Instructions for the task: Your answer should be every line of the records that contains the word "cycle".

[Saved entries]
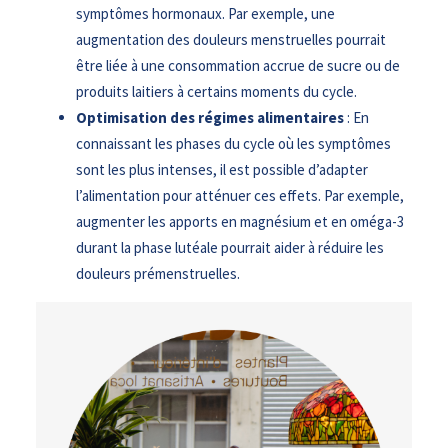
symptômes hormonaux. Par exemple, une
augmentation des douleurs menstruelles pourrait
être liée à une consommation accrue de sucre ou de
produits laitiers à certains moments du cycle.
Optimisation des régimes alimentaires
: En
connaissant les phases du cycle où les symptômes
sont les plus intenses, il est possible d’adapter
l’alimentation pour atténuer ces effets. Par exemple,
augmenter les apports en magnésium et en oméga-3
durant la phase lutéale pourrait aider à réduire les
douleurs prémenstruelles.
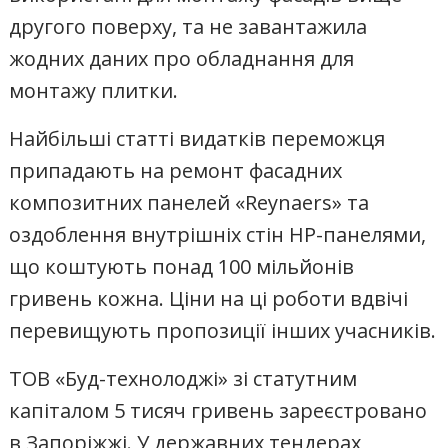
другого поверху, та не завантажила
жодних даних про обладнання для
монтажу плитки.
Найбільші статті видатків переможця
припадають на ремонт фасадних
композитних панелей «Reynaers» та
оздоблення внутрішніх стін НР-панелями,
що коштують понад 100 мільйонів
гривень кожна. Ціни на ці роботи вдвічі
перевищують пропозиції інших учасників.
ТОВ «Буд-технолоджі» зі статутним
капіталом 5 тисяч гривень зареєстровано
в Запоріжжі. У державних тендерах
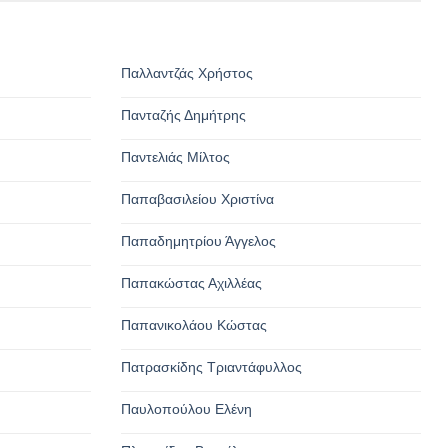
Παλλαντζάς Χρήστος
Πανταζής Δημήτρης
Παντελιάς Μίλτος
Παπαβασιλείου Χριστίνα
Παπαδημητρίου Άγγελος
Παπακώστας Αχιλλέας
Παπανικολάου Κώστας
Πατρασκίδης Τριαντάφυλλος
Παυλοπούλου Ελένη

...

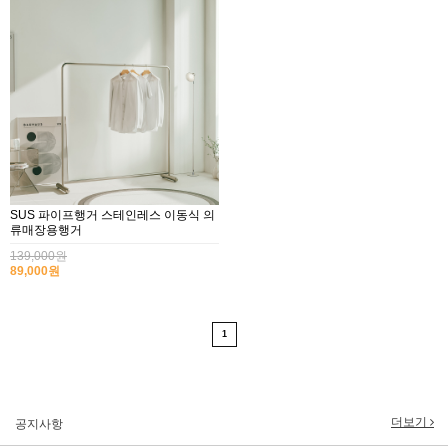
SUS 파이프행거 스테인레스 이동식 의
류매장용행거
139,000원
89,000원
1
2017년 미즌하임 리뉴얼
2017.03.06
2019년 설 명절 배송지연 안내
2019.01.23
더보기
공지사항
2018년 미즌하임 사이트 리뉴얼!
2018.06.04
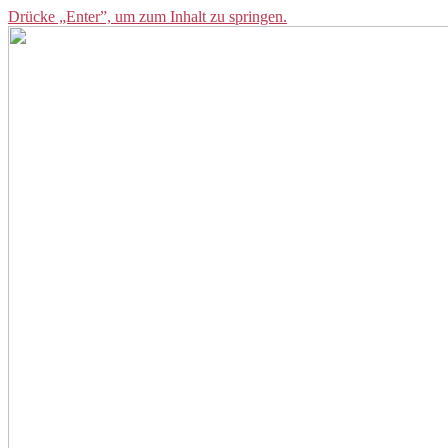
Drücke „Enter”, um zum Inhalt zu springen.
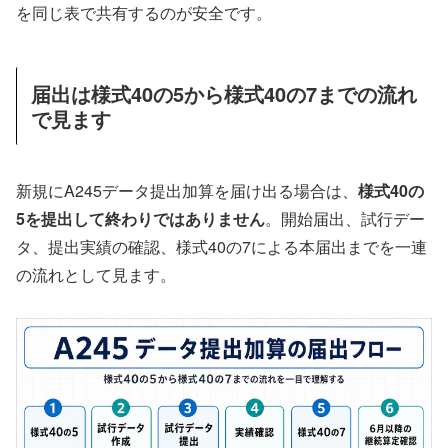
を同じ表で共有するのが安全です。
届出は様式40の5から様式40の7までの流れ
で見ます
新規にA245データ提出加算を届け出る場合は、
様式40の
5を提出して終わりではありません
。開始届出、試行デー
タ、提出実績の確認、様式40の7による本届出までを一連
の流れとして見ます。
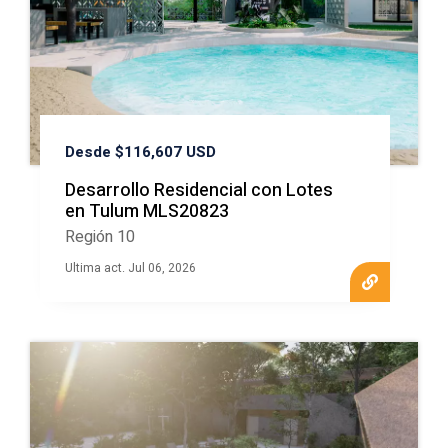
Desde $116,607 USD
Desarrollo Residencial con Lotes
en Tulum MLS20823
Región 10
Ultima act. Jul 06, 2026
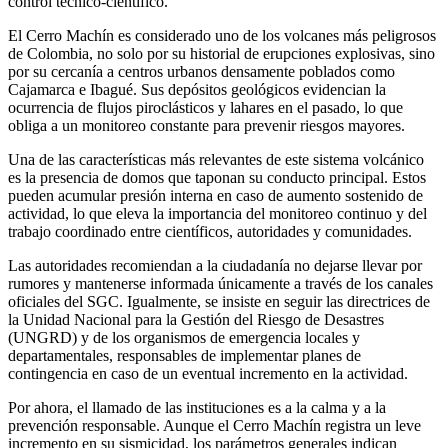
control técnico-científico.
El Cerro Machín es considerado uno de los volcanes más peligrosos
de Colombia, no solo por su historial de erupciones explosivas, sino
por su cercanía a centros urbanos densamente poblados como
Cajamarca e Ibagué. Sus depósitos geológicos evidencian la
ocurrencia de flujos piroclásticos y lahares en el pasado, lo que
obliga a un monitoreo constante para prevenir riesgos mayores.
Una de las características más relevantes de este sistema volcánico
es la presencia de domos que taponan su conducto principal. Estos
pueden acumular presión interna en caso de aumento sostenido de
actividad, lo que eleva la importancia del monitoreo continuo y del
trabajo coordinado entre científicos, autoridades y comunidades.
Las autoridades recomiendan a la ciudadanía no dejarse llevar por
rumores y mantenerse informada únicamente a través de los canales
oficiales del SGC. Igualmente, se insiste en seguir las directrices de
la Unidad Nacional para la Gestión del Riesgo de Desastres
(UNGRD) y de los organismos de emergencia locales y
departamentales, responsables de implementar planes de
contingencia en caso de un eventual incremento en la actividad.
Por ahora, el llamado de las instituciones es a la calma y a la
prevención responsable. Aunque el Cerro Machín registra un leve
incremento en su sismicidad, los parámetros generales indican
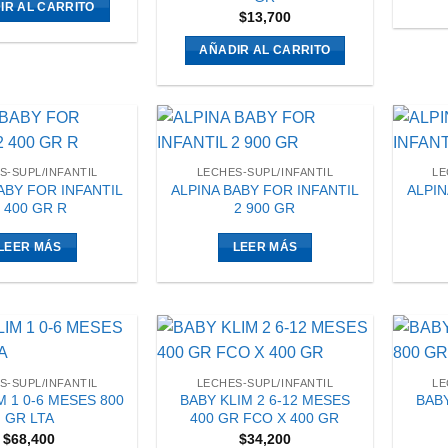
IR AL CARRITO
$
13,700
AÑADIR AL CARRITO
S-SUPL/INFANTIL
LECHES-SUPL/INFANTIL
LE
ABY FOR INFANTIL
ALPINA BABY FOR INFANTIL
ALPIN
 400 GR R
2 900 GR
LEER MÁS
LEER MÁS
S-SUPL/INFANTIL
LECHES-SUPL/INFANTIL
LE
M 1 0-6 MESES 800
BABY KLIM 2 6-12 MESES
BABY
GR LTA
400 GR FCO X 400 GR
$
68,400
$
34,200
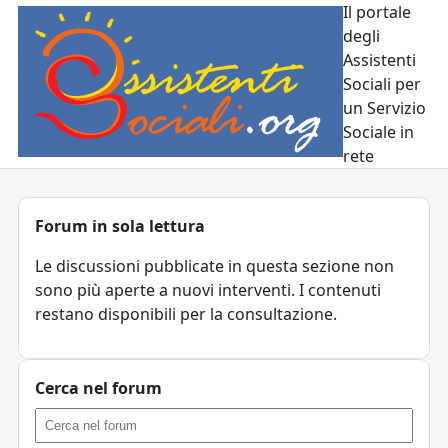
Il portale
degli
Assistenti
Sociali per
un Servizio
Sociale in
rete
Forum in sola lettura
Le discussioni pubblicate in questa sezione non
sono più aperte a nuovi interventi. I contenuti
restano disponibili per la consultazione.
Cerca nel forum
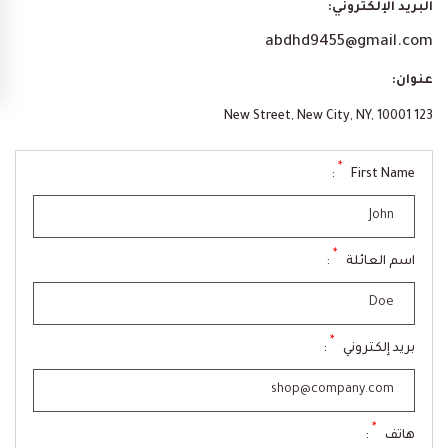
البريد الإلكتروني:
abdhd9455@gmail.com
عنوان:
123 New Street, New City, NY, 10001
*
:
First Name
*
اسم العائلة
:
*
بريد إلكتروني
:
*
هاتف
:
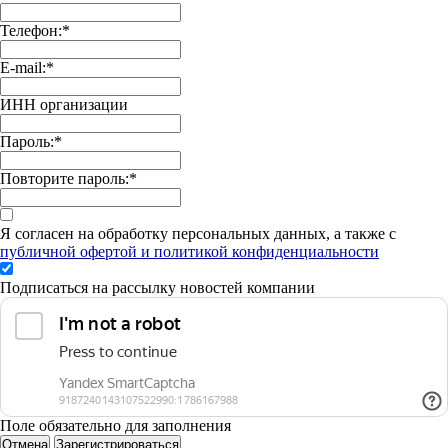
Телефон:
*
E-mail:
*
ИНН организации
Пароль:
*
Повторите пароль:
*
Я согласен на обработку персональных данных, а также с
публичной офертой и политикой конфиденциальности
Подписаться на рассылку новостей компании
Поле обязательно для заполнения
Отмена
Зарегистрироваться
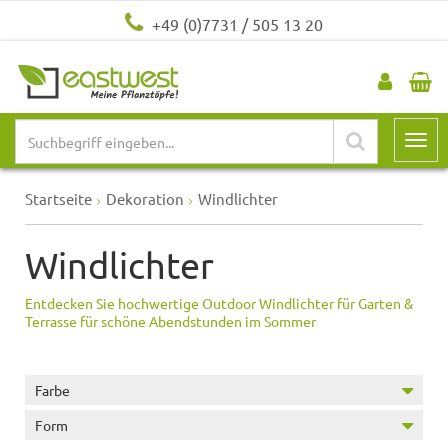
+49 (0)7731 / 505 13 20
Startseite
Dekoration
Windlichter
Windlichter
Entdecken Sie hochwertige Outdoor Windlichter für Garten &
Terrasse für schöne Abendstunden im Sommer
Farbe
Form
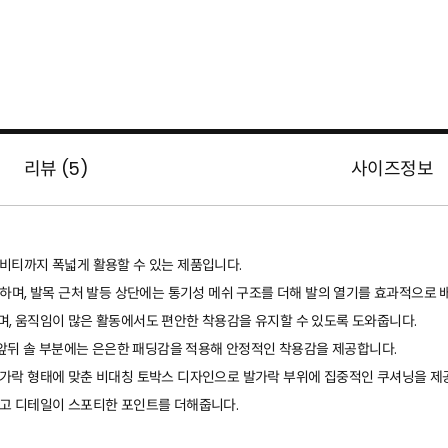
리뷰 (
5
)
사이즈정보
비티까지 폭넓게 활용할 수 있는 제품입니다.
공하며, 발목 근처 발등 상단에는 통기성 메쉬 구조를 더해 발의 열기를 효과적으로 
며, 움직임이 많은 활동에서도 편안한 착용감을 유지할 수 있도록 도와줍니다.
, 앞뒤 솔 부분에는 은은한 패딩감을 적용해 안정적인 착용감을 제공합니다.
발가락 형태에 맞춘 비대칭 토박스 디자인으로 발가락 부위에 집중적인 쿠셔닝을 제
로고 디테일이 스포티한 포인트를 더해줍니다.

Response area:
produits laitiers à certains moments du cycle.
connaissant les phases du cycle où les symptômes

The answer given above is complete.